La primera sesión 2026 (extraordinaria) del Senado de la Provincia de Buenos Aires estuvo atravesada por una doble tensión: la pulseada política por las autoridades del cuerpo y el fuerte debate por la crisis laboral que golpea a la Provincia. En ese marco, hizo su debut como senadora Malena Galmarini, quien eligió poner el foco en los despidos masivos y en el impacto de la reforma laboral impulsada por el presidente Javier Milei.
Mientras se votaban las vicepresidencias de la Cámara Alta bonaerense, el oficialismo y la oposición terminaron de definir el nuevo esquema de conducción: Mario Ishii fue elegido vicepresidente primero; Ayelén Durán quedó en la segunda vicepresidencia; Gonzalo Cabezas en la tercera; Valeria Arata en la cuarta; Alex Campbell en la quinta; y Germán Lago en la sexta. La votación llegó tras horas de negociaciones internas que demoraron el inicio formal de la sesión y dejaron expuestas diferencias dentro del peronismo.
En paralelo a esa discusión institucional, Galmarini, Arata y el senador Marcos Pisano presentaron un proyecto para expresar la “profunda preocupación” del Senado frente a la ola de despidos que atraviesa el sector industrial. La iniciativa apunta especialmente al caso de FATE, la histórica fabricante de neumáticos que anunció el cierre de su planta y dejó sin empleo a más de 900 trabajadores, varios de ellos residentes en el distrito de Tigre.
Durante su intervención, Galmarini sostuvo que el debate político no puede quedar encerrado en la interna parlamentaria cuando “hay familias que no saben cómo van a pagar el alquiler o sostener la comida del mes”. La legisladora remarcó que detrás de cada telegrama de despido hay una situación social concreta y cuestionó que la reforma laboral promovida desde la Casa Rosada no esté generando incentivos reales para la producción, sino mayor incertidumbre.
El proyecto presentado declara la solidaridad del Senado bonaerense con las familias afectadas y solicita al Gobierno nacional revisar las medidas económicas que, según los fundamentos del texto, están profundizando la recesión industrial. También insta a la administración provincial a reforzar herramientas de acompañamiento para los trabajadores despedidos, en un contexto de conflictividad creciente en distintos puntos del territorio bonaerense.

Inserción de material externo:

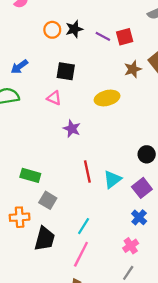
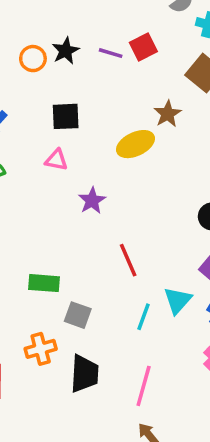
brown star: (133, 69) -> (168, 114), moved
purple star: (72, 129) -> (92, 201), turned 30
cyan triangle: (112, 179) -> (178, 300), moved
cyan line: (84, 226) -> (143, 317), moved

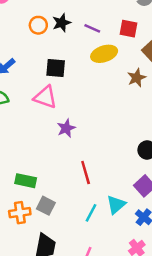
red square: (143, 47) -> (128, 29), moved, turned 30
brown star: (168, 114) -> (137, 78), moved
yellow ellipse: (135, 144) -> (104, 54), moved
pink triangle: (56, 160) -> (45, 97), size x1.5
orange cross: (41, 349) -> (20, 213), moved

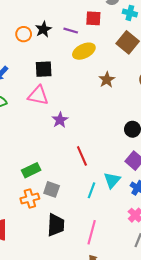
red square: (128, 29) -> (93, 18), moved
brown star: (137, 78) -> (107, 80), moved
green rectangle: (26, 181) -> (31, 170), turned -30

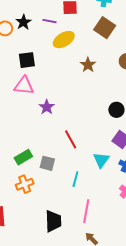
gray square: (52, 189) -> (47, 163), moved
cyan line: (91, 190) -> (75, 179), moved
black trapezoid: (56, 225) -> (53, 221), moved

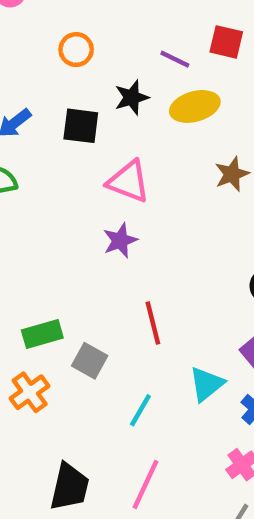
black star: (23, 22) -> (132, 97), moved
black square: (27, 60) -> (81, 126), moved
pink triangle: (24, 86) -> (129, 182), moved
orange cross: (25, 184) -> (30, 392), turned -30

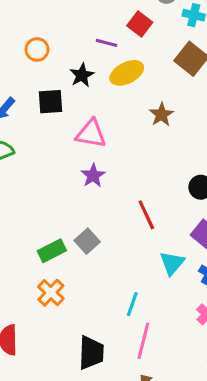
red square: (226, 42) -> (140, 24), turned 35
red line: (153, 323) -> (146, 215), moved
gray square: (90, 361) -> (87, 241), moved, turned 30
cyan line: (140, 410) -> (132, 304), moved

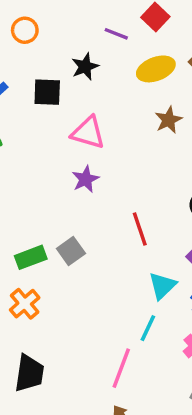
orange circle: (37, 49) -> (25, 30), moved
yellow ellipse: (127, 73) -> (156, 69), moved
cyan line: (132, 304) -> (148, 328), moved
black trapezoid: (91, 353) -> (29, 373), moved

El caso FATE se convirtió en símbolo de un escenario más amplio que combina caída de la actividad, retracción del consumo y tensión sindical. En ese marco, la flamante senadora planteó que “defender el trabajo es defender la dignidad”, una frase que sintetizó el tono de su debut legislativo y marcó la intención de posicionarse como una voz activa en la agenda laboral.

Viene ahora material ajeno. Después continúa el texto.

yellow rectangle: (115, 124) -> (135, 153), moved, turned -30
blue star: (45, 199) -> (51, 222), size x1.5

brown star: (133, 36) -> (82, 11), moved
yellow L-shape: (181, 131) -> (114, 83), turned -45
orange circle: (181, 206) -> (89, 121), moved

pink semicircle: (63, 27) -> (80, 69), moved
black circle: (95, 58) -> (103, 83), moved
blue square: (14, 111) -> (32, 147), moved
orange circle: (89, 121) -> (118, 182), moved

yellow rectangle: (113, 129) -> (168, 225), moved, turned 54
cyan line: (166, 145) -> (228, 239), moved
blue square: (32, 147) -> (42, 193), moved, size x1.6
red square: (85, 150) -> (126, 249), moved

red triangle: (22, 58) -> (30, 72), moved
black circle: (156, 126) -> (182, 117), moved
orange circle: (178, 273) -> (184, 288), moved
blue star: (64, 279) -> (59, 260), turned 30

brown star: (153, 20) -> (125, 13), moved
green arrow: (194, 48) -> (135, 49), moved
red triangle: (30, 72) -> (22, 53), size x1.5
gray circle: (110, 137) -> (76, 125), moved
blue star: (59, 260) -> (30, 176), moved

Además, asumieron las senadoras Roxana López (La Cámpora) en reemplazo de Gabriel Katopodis, una de las dos nuevas representantes de la Primera Sección Electoral y formará parte del bloque oficialista. Asimismo, en la oposición bonaerense se dio el juramento de Marisa Pirillo (La Libertad Avanza) como senadora en lugar de Diego Valenzuela, quien asumió como director en la Agencia nacional de Seguridad Migratoria.

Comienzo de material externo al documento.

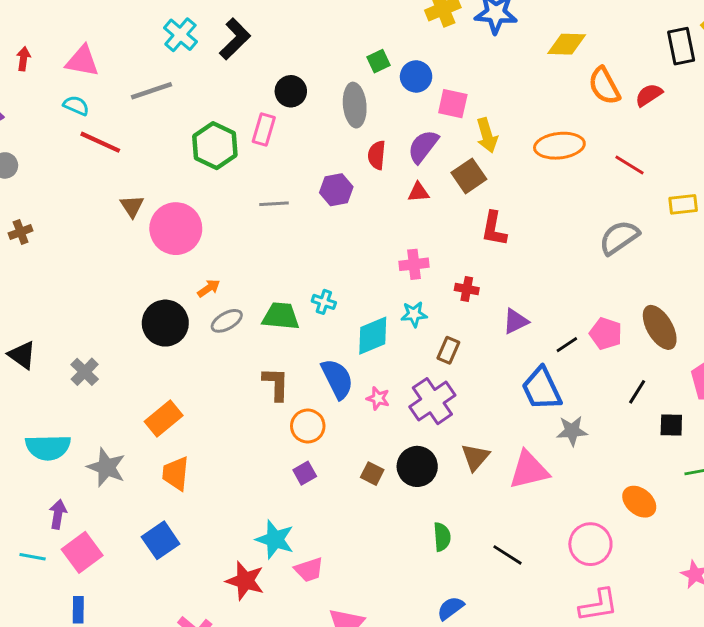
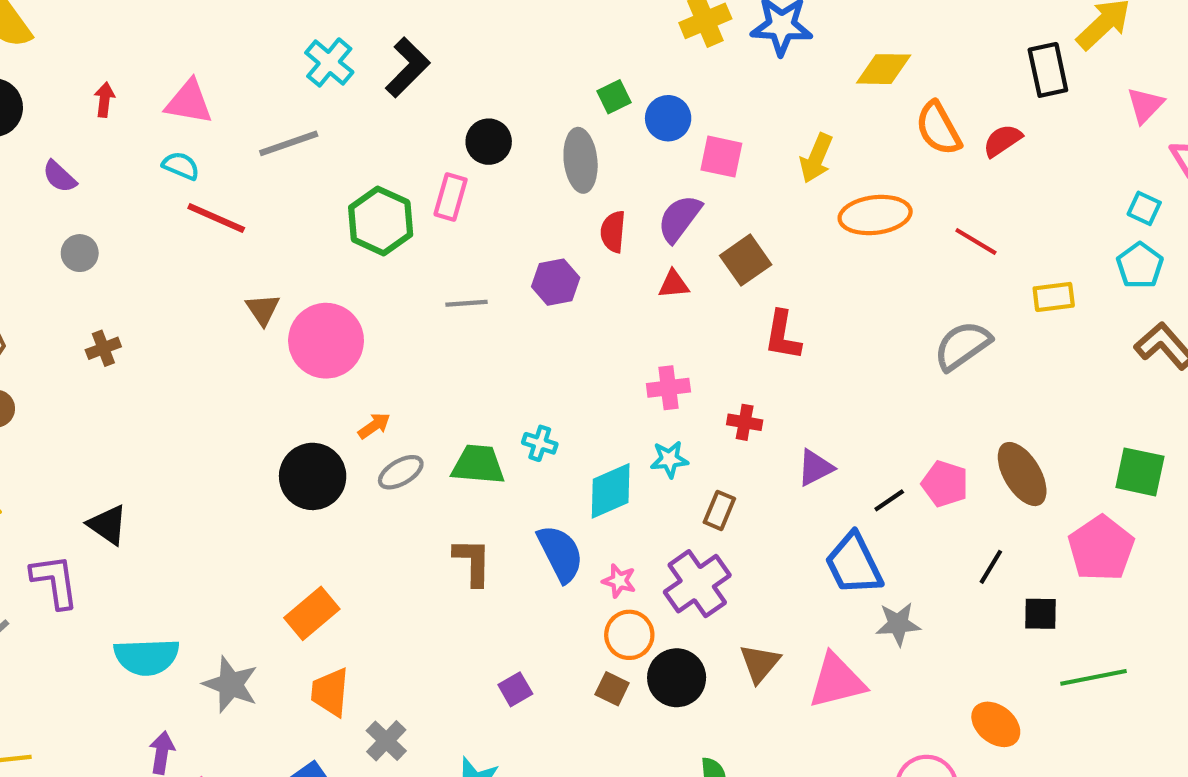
yellow arrow: (487, 135) -> (816, 158), moved, turned 40
gray cross: (85, 372) -> (386, 741), moved
orange circle: (308, 426) -> (629, 635), moved

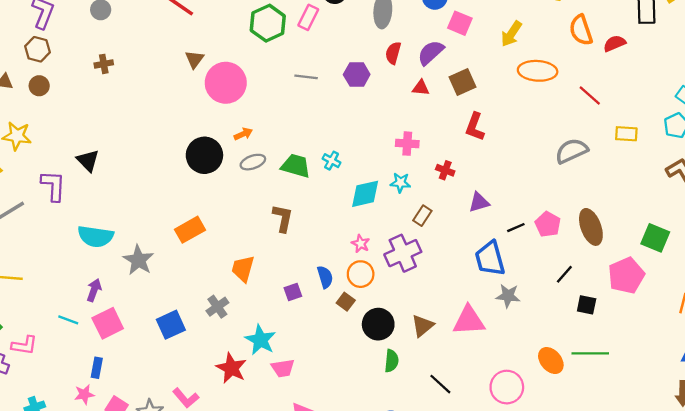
blue semicircle: (560, 553) -> (325, 277), moved, size x0.7
brown triangle: (760, 663) -> (423, 326), moved
green line: (1094, 677) -> (590, 353), moved
black circle: (677, 678) -> (378, 324), moved
orange trapezoid: (330, 692) -> (243, 269), moved

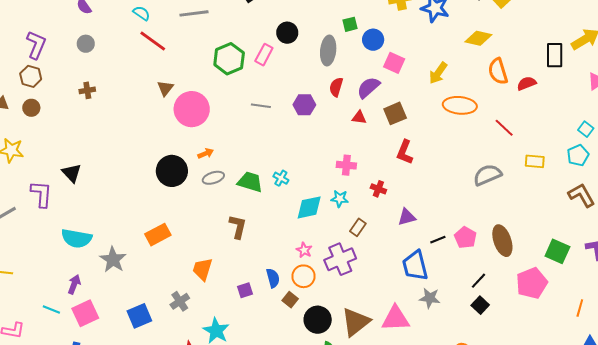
black square: (587, 305) -> (480, 305), moved, turned 30
brown triangle: (423, 326) -> (356, 322), size x1.5

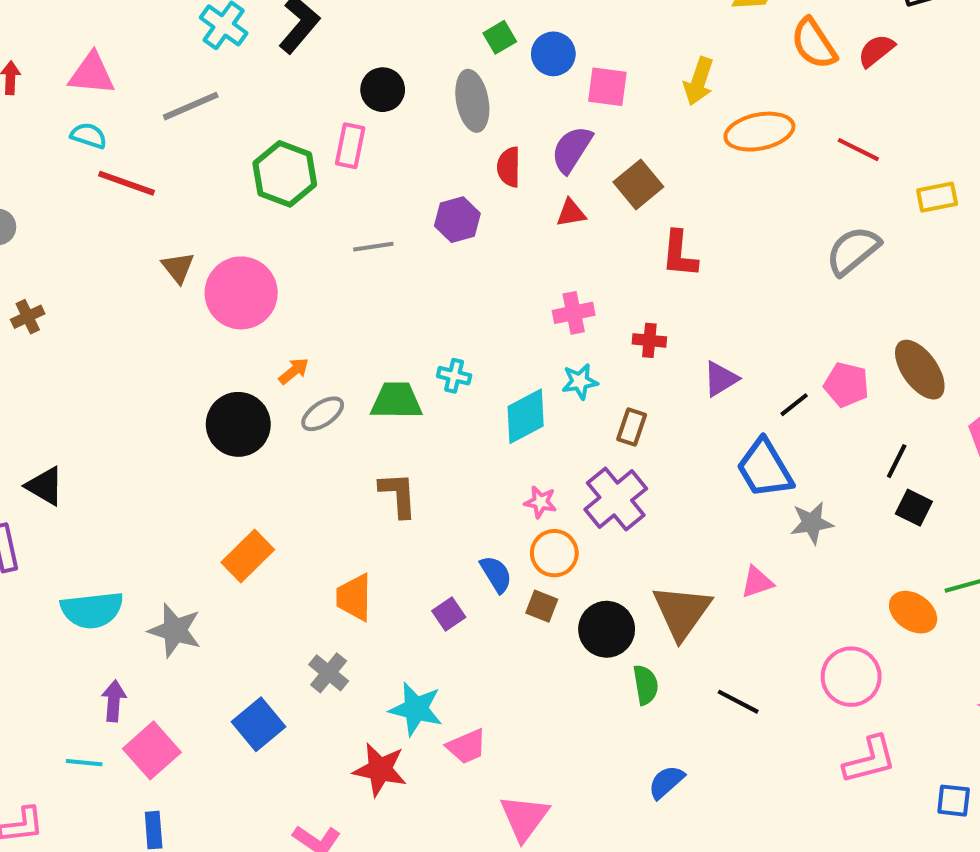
pink triangle: (396, 318) -> (757, 582), size x0.6

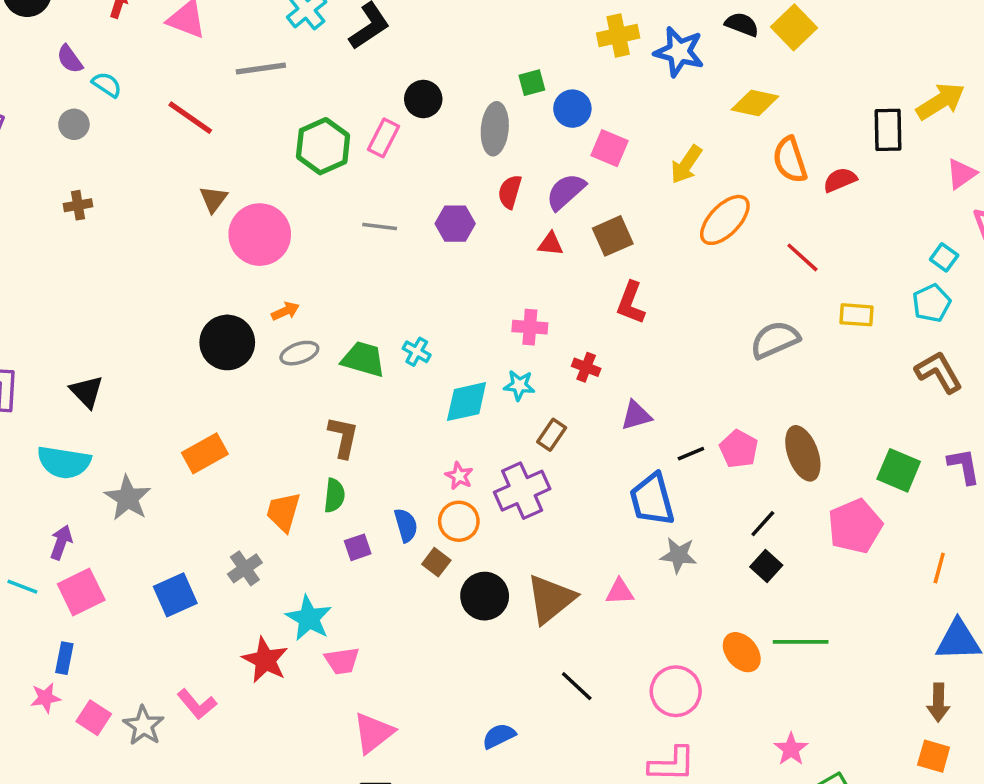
orange ellipse: (759, 132) -> (725, 220), turned -50
cyan semicircle: (89, 136) -> (107, 85), moved
black triangle: (45, 486) -> (87, 392), moved
green semicircle: (646, 685) -> (334, 495), moved

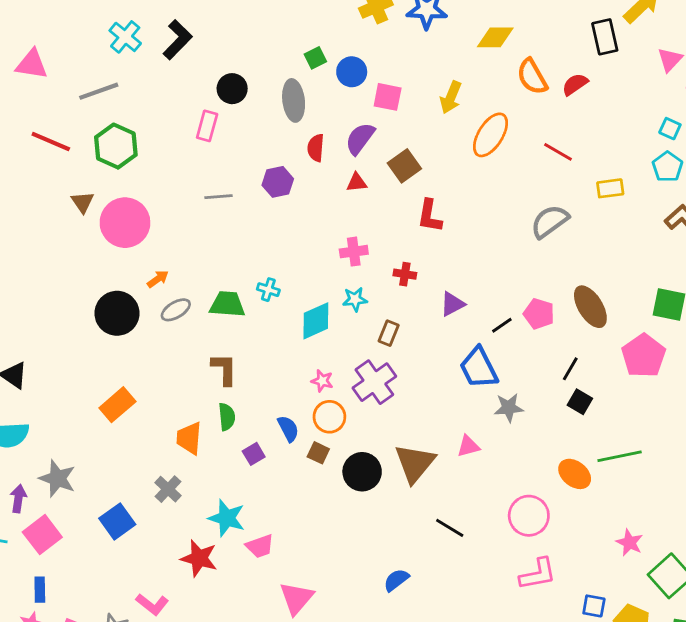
green hexagon: (323, 146) -> (116, 146), moved
gray star: (128, 498) -> (57, 479), moved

Así, la jornada dejó una foto elocuente: mientras la Cámara Alta resolvía su organigrama interno con la elección de las seis vicepresidencias, parte del debate político giró hacia la crisis productiva. El estreno parlamentario de Galmarini no pasó inadvertido y anticipa que la discusión sobre empleo y reforma laboral ocupará un lugar central en la agenda del Senado bonaerense en los próximos meses.